For example, if we want to make an input display a red border when the input is invalid on submit, we can write the following HTML code:

<form>
  <input type='text' required>
  <button type='submit'>
    Submit
  </button>
</form>

Along with the following JavaScript code:

const input = document.querySelector('input');
const form = document.querySelector('form');

form.onsubmit = (e) => {
  e.preventDefault();
}

input.oninvalid = () => {
  input.style.borderColor = 'red';
  input.style.borderStyle = 'solid';
  input.style.borderWidth = '1px';
}

As we can see, in the event handler we assigned to the oninvalid property of the input, we set the border with JavaScript.
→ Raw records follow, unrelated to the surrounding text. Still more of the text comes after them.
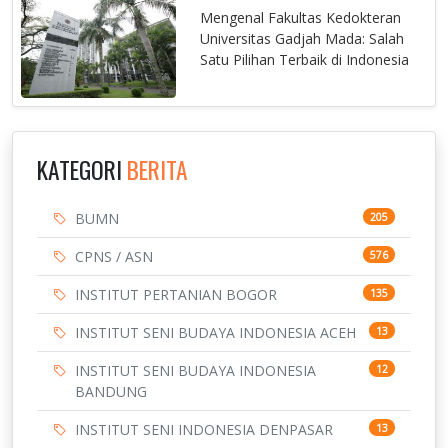
Mengenal Fakultas Kedokteran
Universitas Gadjah Mada: Salah
Satu Pilihan Terbaik di Indonesia
KATEGORI
BERITA
BUMN
205
CPNS / ASN
576
INSTITUT PERTANIAN BOGOR
135
INSTITUT SENI BUDAYA INDONESIA ACEH
13
INSTITUT SENI BUDAYA INDONESIA
12
BANDUNG
INSTITUT SENI INDONESIA DENPASAR
13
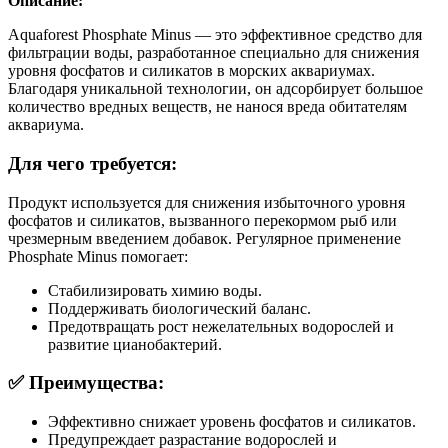
Описание:
Aquaforest Phosphate Minus — это эффективное средство для
фильтрации воды, разработанное специально для снижения
уровня фосфатов и силикатов в морских аквариумах.
Благодаря уникальной технологии, он адсорбирует большое
количество вредных веществ, не нанося вреда обитателям
аквариума.
Для чего требуется:
Продукт используется для снижения избыточного уровня
фосфатов и силикатов, вызванного перекормом рыб или
чрезмерным введением добавок. Регулярное применение
Phosphate Minus помогает:
Стабилизировать химию воды.
Поддерживать биологический баланс.
Предотвращать рост нежелательных водорослей и
развитие цианобактерий.
✅ Преимущества:
Эффективно снижает уровень фосфатов и силикатов.
Предупреждает разрастание водорослей и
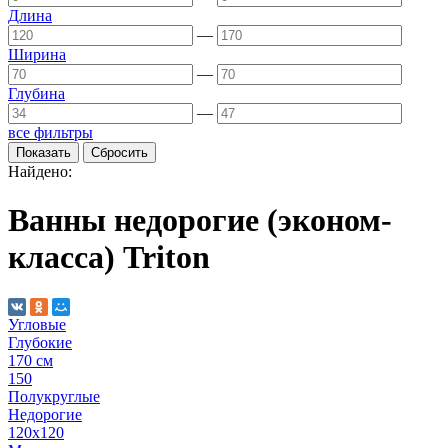
Длина
—
Ширина
—
Глубина
—
все фильтры
Найдено:
Ванны недорогие (эконом-
класса) Triton
Угловые
Глубокие
170 см
150
Полукруглые
Недорогие
120х120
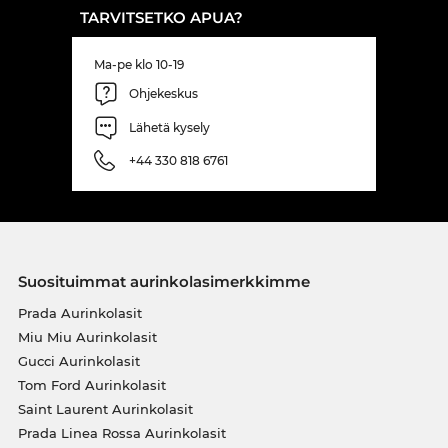
TARVITSETKO APUA?
Ma-pe klo 10-19
Ohjekeskus
Lähetä kysely
+44 330 818 6761
Suosituimmat aurinkolasimerkkimme
Prada Aurinkolasit
Miu Miu Aurinkolasit
Gucci Aurinkolasit
Tom Ford Aurinkolasit
Saint Laurent Aurinkolasit
Prada Linea Rossa Aurinkolasit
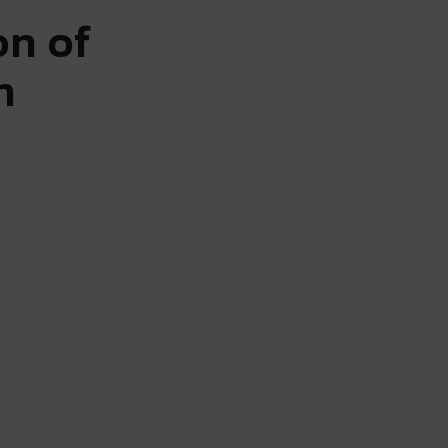
on of
n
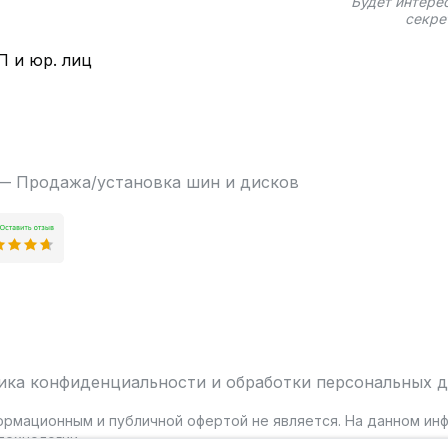
Будет интере
секре
П и юр. лиц
 — Продажа/установка шин и дисков
ика конфиденциальности и обработки персональных 
ормационным и публичной офертой не является. На данном и
ехнологии.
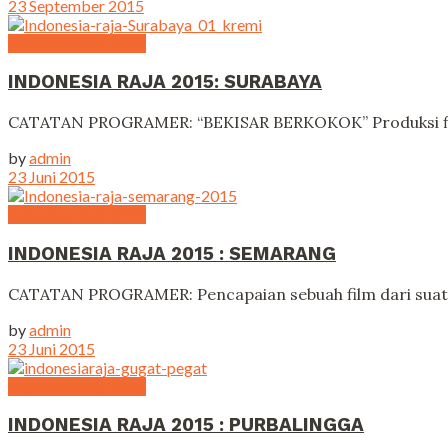
23 September 2015
Indonesia Raja 2015
INDONESIA RAJA 2015: SURABAYA
CATATAN PROGRAMER: “BEKISAR BERKOKOK” Produksi film a
by
admin
23 Juni 2015
Indonesia Raja 2015
INDONESIA RAJA 2015 : SEMARANG
CATATAN PROGRAMER: Pencapaian sebuah film dari suatu kot
by
admin
23 Juni 2015
Indonesia Raja 2015
INDONESIA RAJA 2015 : PURBALINGGA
However, we can instead do it with CSS by creating a class and setting the class name in JavaScript instead.

We keep the same HTML code, but add the following CSS code:

.invalid {
  border: 1px solid red;
}

Then in our JavaScript code, we replace what we had with:

const input = document.querySelector('input');
const form = document.querySelector('form');

form.onsubmit = (e) => {
  e.preventDefault();
}

input.oninvalid = () => {
  input.className = 'invalid';
}

As we can see, it does the same thing in a much shorter way. It requires less processing power since it isn’t setting the styles dynamically.

Also, now we have a class and style that we can reuse in other HTML elements so that we don’t have to repeat code.

Using Shortcuts

In JavaScript, there are lots of shortcuts that are still clear for developers to read.

For example, when we create an object, we can either use the Object constructor or the object literal notation.

With the Object constructor, we can create an object as follows:

let obj = new Object();
obj.foo = '1';
obj.bar = '2';
obj.baz = function() {
  console.log('baz');
}

Alternatively, we can write the same thing in the object literal notation:

let obj = {
  foo: '1',
  bar: '2',
  baz() {
    console.log('baz');
  }
}

We have the same number of lines, but we have to repeat the object name in every line in the first example. Whereas we don’t have to do that with the object literal.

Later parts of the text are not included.